> [WHAT YOU HAVE TO DO]: In the copy, keep every word of the data below and none of its pictures.

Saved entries
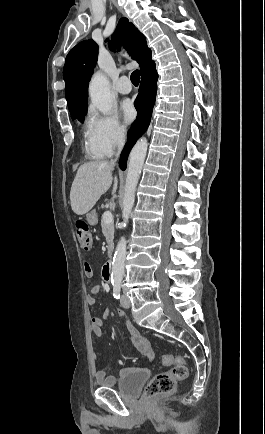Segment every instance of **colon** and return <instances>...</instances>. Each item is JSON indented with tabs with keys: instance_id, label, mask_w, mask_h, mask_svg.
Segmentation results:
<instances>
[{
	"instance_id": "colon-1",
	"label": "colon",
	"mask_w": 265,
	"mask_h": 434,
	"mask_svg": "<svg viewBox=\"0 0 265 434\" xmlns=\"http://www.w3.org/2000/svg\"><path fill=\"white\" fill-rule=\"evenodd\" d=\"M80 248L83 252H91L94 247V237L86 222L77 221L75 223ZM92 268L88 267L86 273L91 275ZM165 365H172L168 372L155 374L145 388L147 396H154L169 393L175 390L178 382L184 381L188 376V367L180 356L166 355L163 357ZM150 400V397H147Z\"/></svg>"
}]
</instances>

> [REPLY TO THE TASK]:
Segment every instance of **colon** and return <instances>...</instances>. Each item is JSON indented with tabs with keys: instance_id, label, mask_w, mask_h, mask_svg.
Segmentation results:
<instances>
[{
	"instance_id": "colon-1",
	"label": "colon",
	"mask_w": 265,
	"mask_h": 434,
	"mask_svg": "<svg viewBox=\"0 0 265 434\" xmlns=\"http://www.w3.org/2000/svg\"><path fill=\"white\" fill-rule=\"evenodd\" d=\"M80 248L83 252H91L94 247V237L86 222L77 221L75 223ZM92 268L88 267L86 273L91 275ZM165 365H172L168 372L155 374L145 388L147 396H154L169 393L175 390L178 382L184 381L188 376V367L180 356L166 355L163 357ZM150 400V397H147Z\"/></svg>"
}]
</instances>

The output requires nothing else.